## Exercise requirements
Could you return, exactly as written, only the lines from the one holding "SAP SD (64, 2252)" through the final line of the records below?

Input START

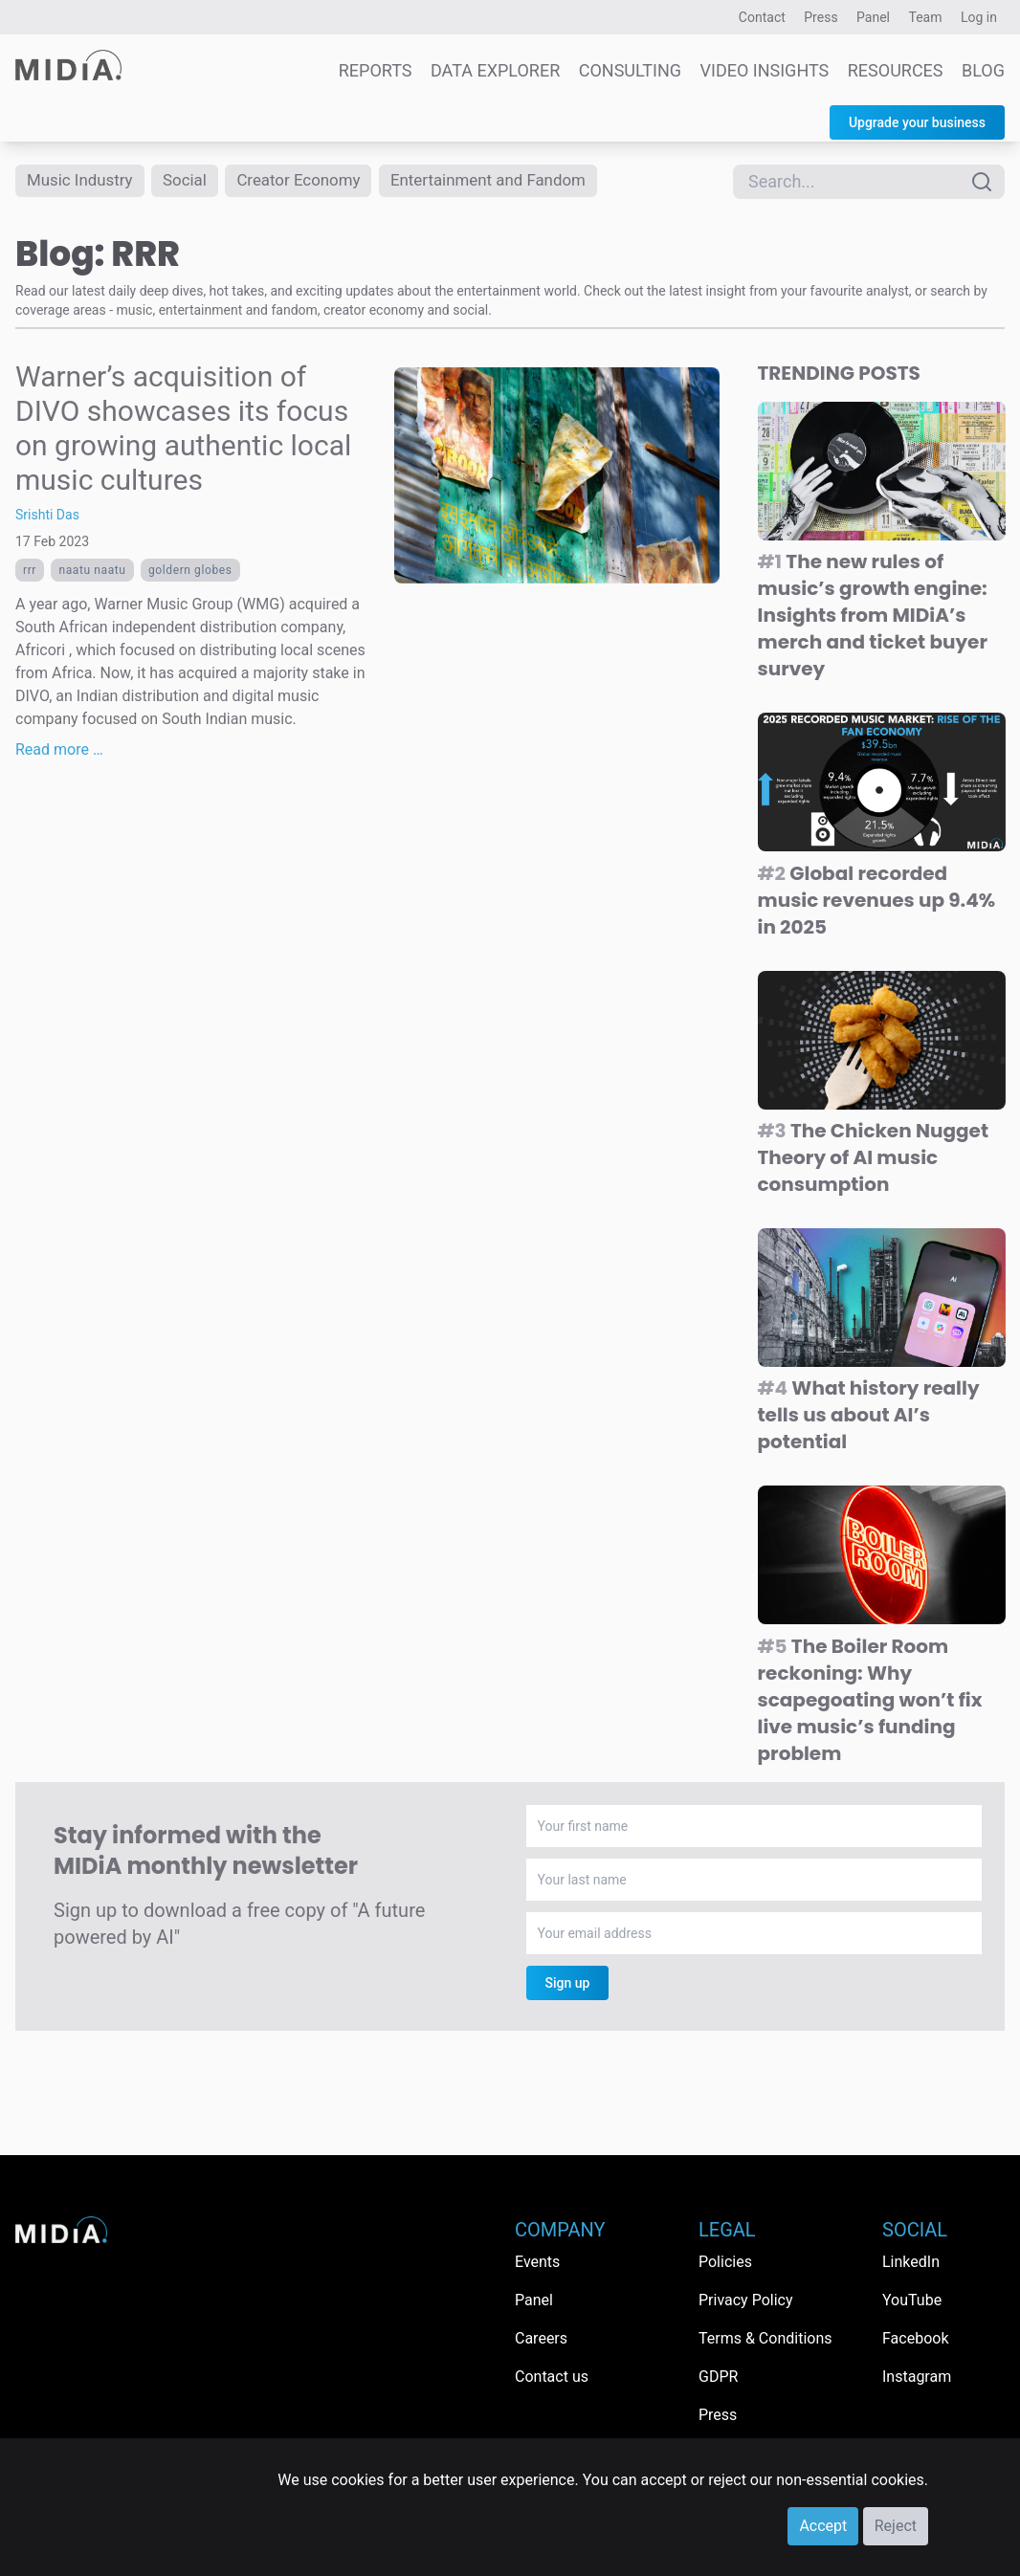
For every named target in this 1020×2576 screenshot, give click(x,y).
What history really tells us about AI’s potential (869, 1417)
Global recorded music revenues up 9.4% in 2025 (877, 902)
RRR (29, 572)
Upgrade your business (917, 122)
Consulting (630, 70)
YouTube (912, 2300)
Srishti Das (47, 516)
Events (537, 2262)
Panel (873, 17)
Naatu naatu (91, 572)
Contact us (551, 2376)
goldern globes (190, 572)
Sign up (567, 1985)
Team (925, 17)
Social (193, 181)
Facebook (915, 2338)
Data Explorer (495, 70)
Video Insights (765, 70)
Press (820, 17)
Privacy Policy (745, 2300)
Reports (375, 70)
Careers (541, 2338)
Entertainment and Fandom (513, 181)
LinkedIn (911, 2262)
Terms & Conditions (765, 2338)
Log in (979, 17)
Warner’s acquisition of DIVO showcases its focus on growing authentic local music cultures (183, 430)
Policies (725, 2262)
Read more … (59, 751)
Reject (896, 2526)
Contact (762, 17)
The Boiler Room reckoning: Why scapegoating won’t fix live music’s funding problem (870, 1702)
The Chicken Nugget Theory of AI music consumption (873, 1159)
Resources (895, 70)
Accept (823, 2526)
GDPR (718, 2376)
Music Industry (83, 181)
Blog (983, 70)
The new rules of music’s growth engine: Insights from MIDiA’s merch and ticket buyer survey (873, 617)
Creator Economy (313, 181)
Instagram (916, 2376)
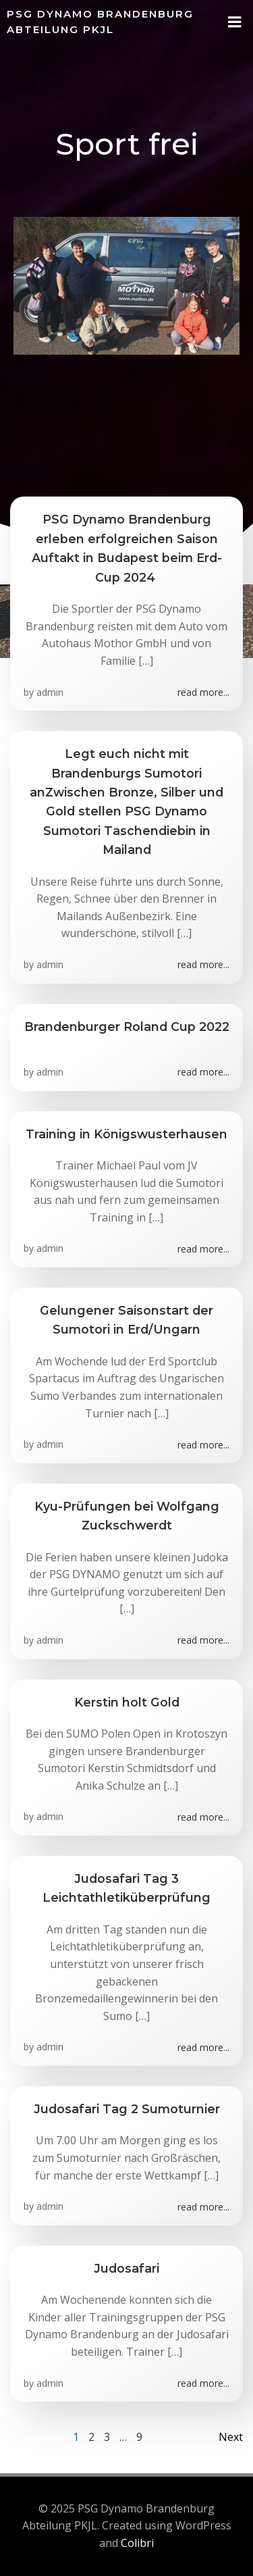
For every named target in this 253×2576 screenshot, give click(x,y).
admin (49, 692)
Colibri (137, 2542)
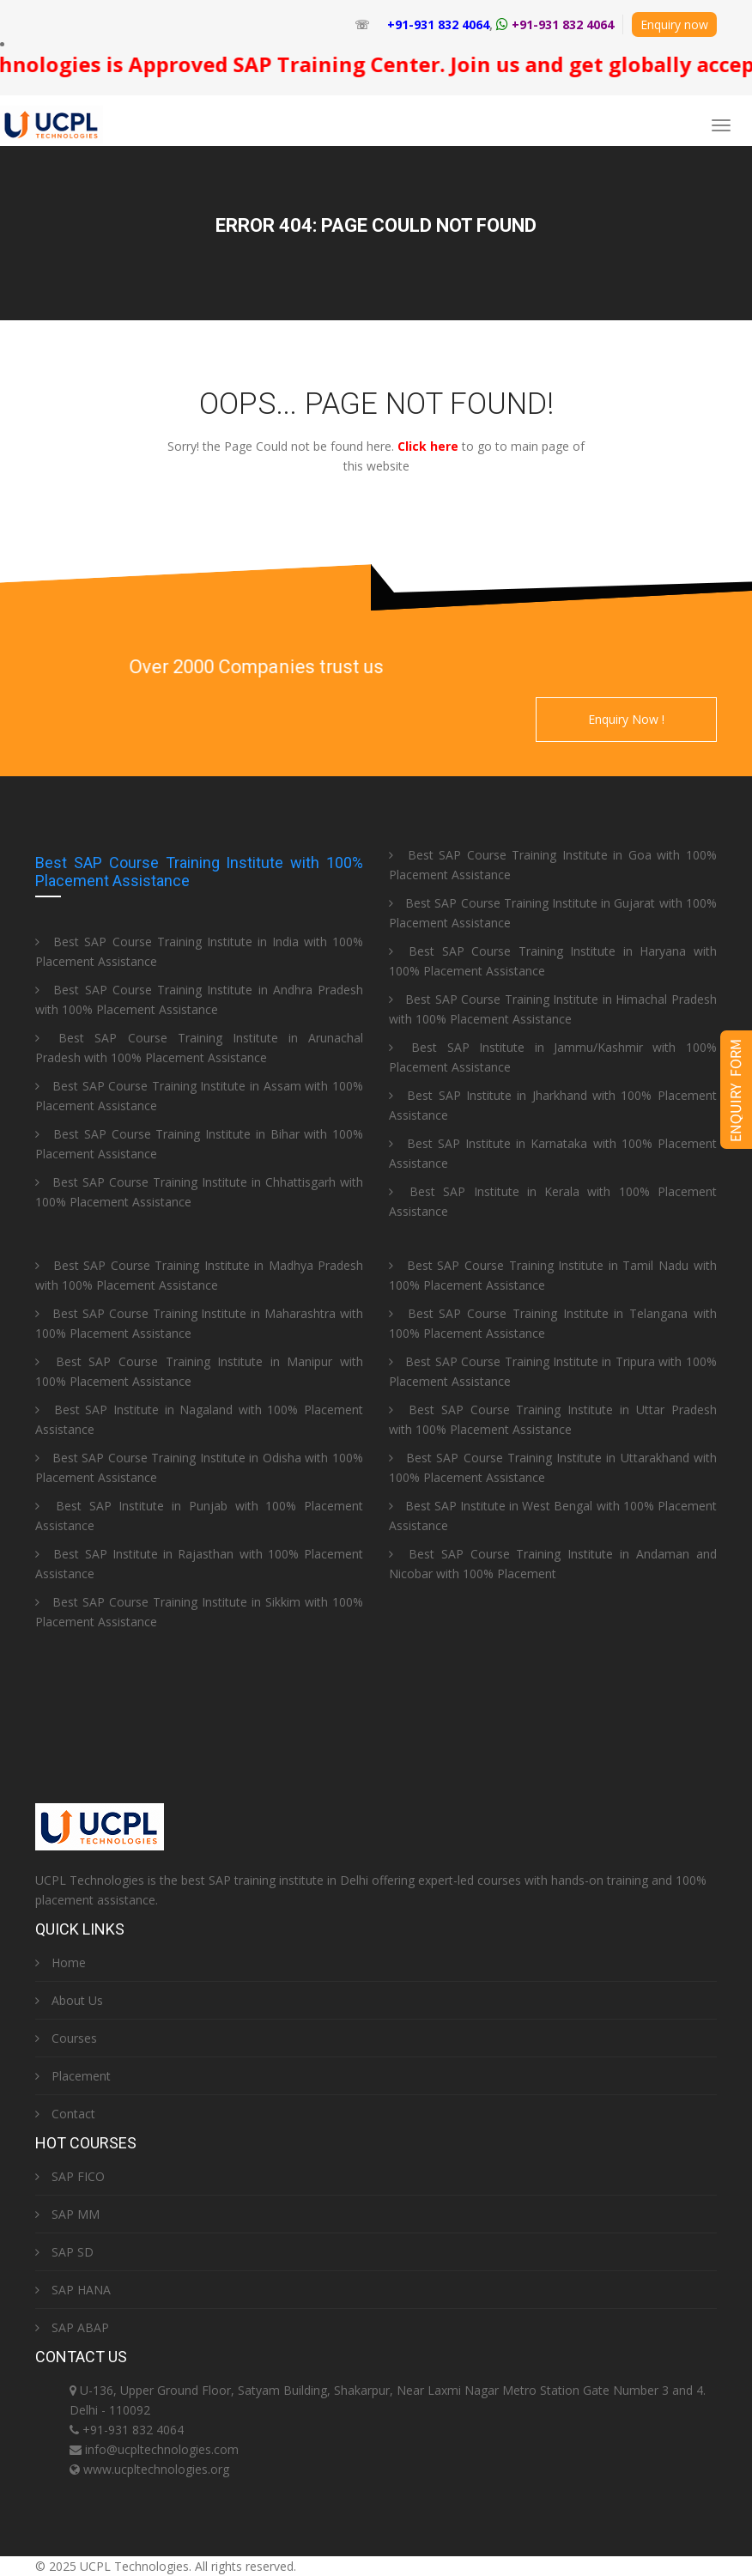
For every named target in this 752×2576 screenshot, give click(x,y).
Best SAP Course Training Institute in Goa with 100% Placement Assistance (553, 865)
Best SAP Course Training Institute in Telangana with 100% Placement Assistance (553, 1323)
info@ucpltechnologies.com (162, 2449)
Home (60, 1962)
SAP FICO (70, 2176)
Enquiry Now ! (626, 719)
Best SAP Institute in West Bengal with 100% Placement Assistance (553, 1516)
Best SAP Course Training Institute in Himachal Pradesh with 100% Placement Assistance (553, 1009)
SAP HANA (73, 2289)
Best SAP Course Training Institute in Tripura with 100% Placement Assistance (553, 1371)
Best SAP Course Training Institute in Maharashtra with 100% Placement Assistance (199, 1323)
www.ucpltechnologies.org (156, 2469)
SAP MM (67, 2214)
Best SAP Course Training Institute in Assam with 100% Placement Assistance (199, 1096)
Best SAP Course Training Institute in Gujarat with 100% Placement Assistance (553, 913)
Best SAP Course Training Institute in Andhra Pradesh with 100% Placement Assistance (199, 999)
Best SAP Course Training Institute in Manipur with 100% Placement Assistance (199, 1371)
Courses (66, 2038)
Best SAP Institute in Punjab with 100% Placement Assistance (199, 1516)
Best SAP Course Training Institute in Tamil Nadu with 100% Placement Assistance (553, 1275)
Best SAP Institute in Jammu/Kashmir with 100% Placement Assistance (553, 1057)
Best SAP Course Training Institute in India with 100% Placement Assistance (199, 951)
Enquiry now (674, 24)
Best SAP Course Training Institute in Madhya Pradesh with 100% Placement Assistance (199, 1275)
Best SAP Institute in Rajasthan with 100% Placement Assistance (199, 1564)
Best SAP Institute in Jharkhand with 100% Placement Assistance (553, 1105)
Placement (73, 2076)
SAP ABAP (72, 2327)
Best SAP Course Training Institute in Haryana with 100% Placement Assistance (553, 961)
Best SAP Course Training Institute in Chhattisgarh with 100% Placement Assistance (199, 1192)
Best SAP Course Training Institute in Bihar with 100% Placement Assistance (199, 1144)
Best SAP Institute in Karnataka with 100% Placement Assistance (553, 1153)
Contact (65, 2113)
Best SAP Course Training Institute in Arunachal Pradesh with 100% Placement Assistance (199, 1048)
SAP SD (64, 2252)
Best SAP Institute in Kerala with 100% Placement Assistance (553, 1201)
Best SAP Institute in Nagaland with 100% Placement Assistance (199, 1419)
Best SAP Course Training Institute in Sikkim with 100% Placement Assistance (199, 1612)
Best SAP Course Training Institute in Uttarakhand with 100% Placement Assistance (553, 1467)
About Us (69, 2000)
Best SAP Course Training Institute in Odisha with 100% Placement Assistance (199, 1467)
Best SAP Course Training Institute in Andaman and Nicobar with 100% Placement (553, 1564)
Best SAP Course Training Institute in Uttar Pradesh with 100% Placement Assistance (553, 1419)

Input END

## Written answer
SAP SD (64, 2252)
Best SAP Institute in Kerala with 100% Placement Assistance (553, 1201)
Best SAP Institute in Nagaland with 100% Placement Assistance (199, 1419)
Best SAP Course Training Institute in Sikkim with 100% Placement Assistance (199, 1612)
Best SAP Course Training Institute in Uttarakhand with 100% Placement Assistance (553, 1467)
About Us (69, 2000)
Best SAP Course Training Institute in Odisha with 100% Placement Assistance (199, 1467)
Best SAP Course Training Institute in Andaman and Nicobar with 100% Placement (553, 1564)
Best SAP Course Training Institute in Uttar Pradesh with 100% Placement Assistance (553, 1419)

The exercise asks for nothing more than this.